Instructions to follow →
When the line containing "Alison C. Issen has" appears in the data below, begin copying there and stop only after the line containing "comprehensive program to".

◇ ◇ ◇ ◇ ◇

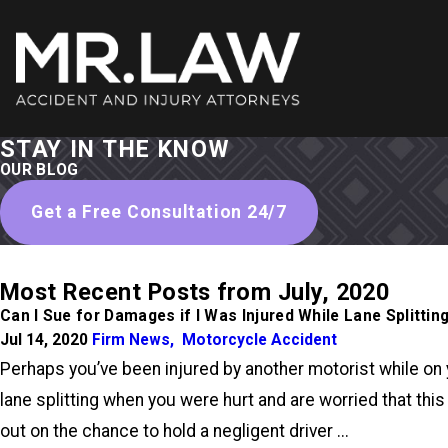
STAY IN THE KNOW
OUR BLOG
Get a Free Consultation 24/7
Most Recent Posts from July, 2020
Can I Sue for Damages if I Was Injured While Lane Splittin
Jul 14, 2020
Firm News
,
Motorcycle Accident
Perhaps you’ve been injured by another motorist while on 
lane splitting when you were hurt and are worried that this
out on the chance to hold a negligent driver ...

◇ ◇ ◇ ◇ ◇

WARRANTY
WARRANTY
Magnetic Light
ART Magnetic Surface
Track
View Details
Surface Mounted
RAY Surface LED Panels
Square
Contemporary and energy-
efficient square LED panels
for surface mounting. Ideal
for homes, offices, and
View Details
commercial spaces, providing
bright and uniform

◇ ◇ ◇ ◇ ◇

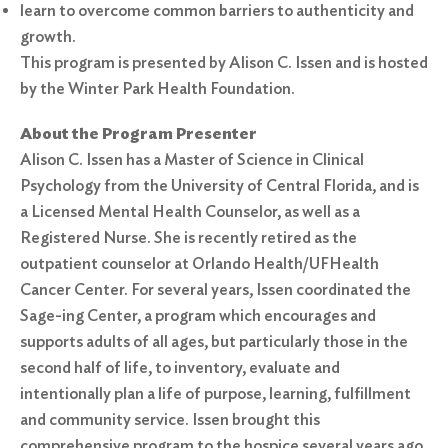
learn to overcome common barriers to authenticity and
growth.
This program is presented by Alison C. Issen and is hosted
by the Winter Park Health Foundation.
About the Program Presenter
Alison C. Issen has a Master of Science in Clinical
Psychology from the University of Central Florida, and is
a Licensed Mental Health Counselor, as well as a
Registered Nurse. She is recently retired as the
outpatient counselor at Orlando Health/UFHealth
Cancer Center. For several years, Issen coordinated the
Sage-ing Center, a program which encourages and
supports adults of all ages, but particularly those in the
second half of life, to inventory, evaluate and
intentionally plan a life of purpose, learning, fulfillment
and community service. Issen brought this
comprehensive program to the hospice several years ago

◇ ◇ ◇ ◇ ◇

Task output →
Alison C. Issen has a Master of Science in Clinical
Psychology from the University of Central Florida, and is
a Licensed Mental Health Counselor, as well as a
Registered Nurse. She is recently retired as the
outpatient counselor at Orlando Health/UFHealth
Cancer Center. For several years, Issen coordinated the
Sage-ing Center, a program which encourages and
supports adults of all ages, but particularly those in the
second half of life, to inventory, evaluate and
intentionally plan a life of purpose, learning, fulfillment
and community service. Issen brought this
comprehensive program to the hospice several years ago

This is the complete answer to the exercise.